[PyTorch] Make `modules.GroupedLinear` graph-safe by yaox12 · Pull Request #3038 · NVIDIA/TransformerEngine

yaox12 · 2026-05-22T09:16:32Z

Description

Enable grouped quantization and cuBLASLt grouped gemm for modules.GroupedLinear to benefit cases where cuteDSL fused grouped gemm is not available.
1. Reduce CPU overhead by reducing number of kernels.
2. Be CUDA-Graph-safe.
3. Improve kernel performance.
Move grouped gemm and grouped linear related tests to a standalone file.

Type of change

Documentation change (change only to the documentation, either a fix or a new content)
Bug fix (non-breaking change which fixes an issue)
New feature (non-breaking change which adds functionality)
Breaking change (fix or feature that would cause existing functionality to not work as expected)
Infra/Build change
Code refactoring

Changes

Please list the changes introduced in this PR:

Change A
Change B

Checklist:

I have read and followed the contributing guidelines
The functionality is complete
I have commented my code, particularly in hard-to-understand areas
I have made corresponding changes to the documentation
My changes generate no new warnings
I have added tests that prove my fix is effective or that my feature works
New and existing unit tests pass locally with my changes

greptile-apps · 2026-05-22T09:25:42Z

Greptile Summary

This PR introduces a new GroupedTensor-backed code path in modules.GroupedLinear that uses cuBLASLt grouped GEMM on SM100+ hardware, making the forward and backward graph-safe when m_splits is provided as a CUDA tensor. The new path is off by default (NVTE_GROUPED_LINEAR_USE_FUSED_GROUPED_GEMM=0) and activates when MXFP8 or BF16/FP16 conditions are met on Blackwell GPUs.

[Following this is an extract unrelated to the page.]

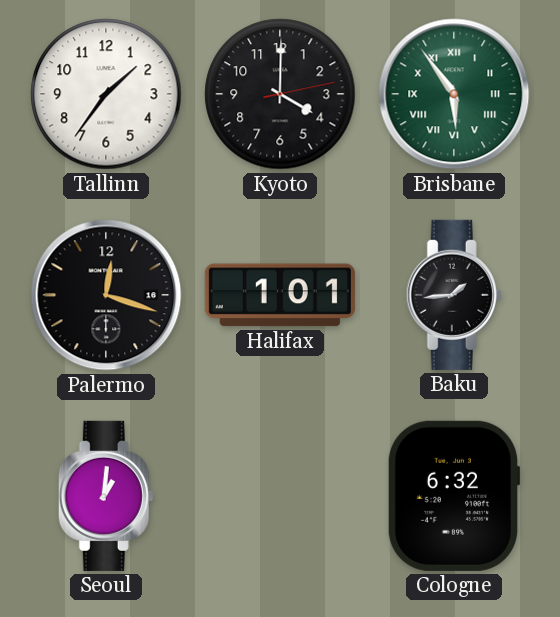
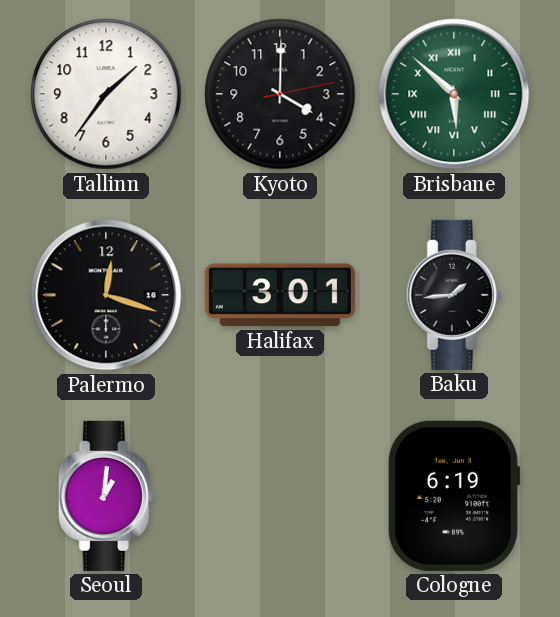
Brisbane: 5:54 -> 5:52
Halifax: 1:01 -> 3:01
Cologne: 6:32 -> 6:19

Adds _forward_grouped_tensor / _backward_grouped_tensor implementing a cuBLASLt grouped GEMM path that avoids per-GEMM Python dispatch loops, with a _is_grouped_tensor_path_supported gate that filters out debug, cpu-offloading, save_original_input, and non-MXFP8 FP8 recipes.
Fixes a bias-gradient crash in backward_dw when single_grouped_bias=True + delay_wgrad_compute=True via a new has_grad_biases guard, and moves grouped-linear tests into a standalone file with dedicated graph-capture and path-comparison tests.

Confidence Score: 5/5

Safe to merge. The new grouped-tensor GEMM path is off by default, well-gated behind NVTE_GROUPED_LINEAR_USE_FUSED_GROUPED_GEMM and the SM100+ capability check, and the existing non-grouped path is unchanged.

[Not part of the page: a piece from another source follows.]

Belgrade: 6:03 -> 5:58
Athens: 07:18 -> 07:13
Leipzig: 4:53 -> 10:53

The bias-gradient crash in backward_dw (previously flagged) is correctly fixed by the has_grad_biases guard, and a dedicated regression test is added. The _forward_grouped_tensor / _backward_grouped_tensor logic correctly handles dgrad, wgrad, deferred wgrad, and bias across fp8 and non-fp8 paths. The only gaps are a redundant ctx.m_splits reference and missing fuse_wgrad_accumulation=True coverage in the new grouped-tensor comparison tests.

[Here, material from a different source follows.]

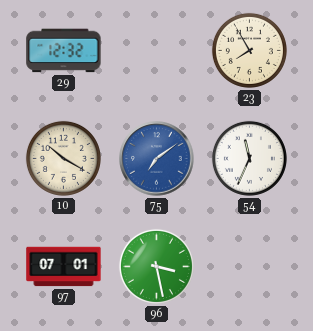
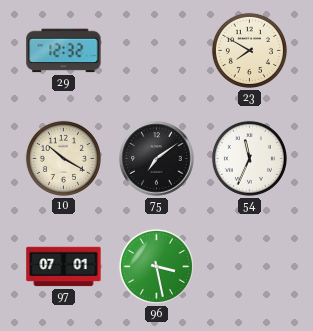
23: 7:55 -> 7:50
75 dial: blue -> black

transformer_engine/pytorch/module/grouped_linear.py and tests/pytorch/test_grouped_linear.py — specifically the fuse_wgrad_accumulation=True branch in _backward_grouped_tensor and the unused ctx.m_splits assignment.

Important Files Changed

Filename	Overview
transformer_engine/pytorch/module/grouped_linear.py	Core change: adds ~300 lines of new grouped-tensor forward/backward path. Correct for the common cases tested; the `fuse_wgrad_accumulation=True` branch in `_backward_grouped_tensor` lacks end-to-end test coverage in the new tests. `ctx.m_splits` is set but never read in the grouped-tensor backward.
tests/pytorch/test_grouped_linear.py	New standalone test file with graph-capture, path-comparison, and crash-regression tests. The grouped-tensor path comparison test is not parameterized over `fuse_wgrad_accumulation`, leaving that backward branch uncovered.
benchmarks/linear/benchmark_grouped_linear.py	Converts `m_splits` to a CUDA tensor when `NVTE_GROUPED_LINEAR_USE_FUSED_GROUPED_GEMM=1` is set, matching the module's own default. Minimal, correct change.
tests/pytorch/test_numerics.py	Grouped-linear tests moved to the standalone file. Net deletions only; no new logic added.
qa/L0_pytorch_unittest/test.sh	Adds the new test file to the test runner. Single-line, correct.

Flowchart

%%{init: {'theme': 'neutral'}}%%
flowchart TD
    A["GroupedLinear.forward(inp, m_splits)"] --> B{"_is_grouped_tensor_path_supported?"}
    B -- "Yes (SM100+, MXFP8/BF16, env=1)" --> C["_forward_grouped_tensor"]
    B -- "No (default)" --> D["existing loop-based forward"]
    C --> C1["torch.as_tensor(m_splits) → split_sizes"]
    C1 --> C2["tex.splits_to_offsets → base_split_offsets"]
    C2 --> C3{"fp8?"}
    C3 -- Yes --> C4["tex.group_quantize(x) → grouped_x"]
    C3 -- No --> C5["_make_grouped_tensor(x) → grouped_x"]
    C4 & C5 --> C6["_prepare_weights_for_grouped_tensor_gemm"]
    C6 --> C7["general_grouped_gemm_for_grouped_tensor (TN)"]
    C7 --> C8["save_for_backward: grouped_x, weights, split_sizes, offsets"]
    D --> D1["existing save_for_backward path"]
    C8 & D1 --> E{"ctx.use_grouped_tensor_path?"}
    E -- True --> F["_backward_grouped_tensor"]
    E -- False --> G["existing grouped backward"]
    F --> F1["cast grad_output → dy_2d"]
    F1 --> F2{"fp8?"}
    F2 -- Yes --> F3["tex.bgrad_group_quantize → grouped_dy + dbias"]
    F2 -- No --> F4["_make_grouped_tensor + compute_grouped_dbias"]
    F3 & F4 --> F5{"requires_dgrad?"}
    F5 -- Yes --> F6["general_grouped_gemm_for_grouped_tensor (NN, dgrad)"]
    F5 -- No --> F7{"weights_requires_grad?"}
    F6 --> F7
    F7 -- Yes --> F8{"delay_wgrad_compute?"}
    F8 -- No --> F9["general_grouped_gemm_for_grouped_tensor (NT, immediate)"]
    F8 -- Yes --> F10["wgrad_store.put → deferred to backward_dw()"]
    F7 -- No --> F11["wgrad_list = None x N"]
    F9 & F10 & F11 --> F12["return dgrad, wgrad_list, grad_biases"]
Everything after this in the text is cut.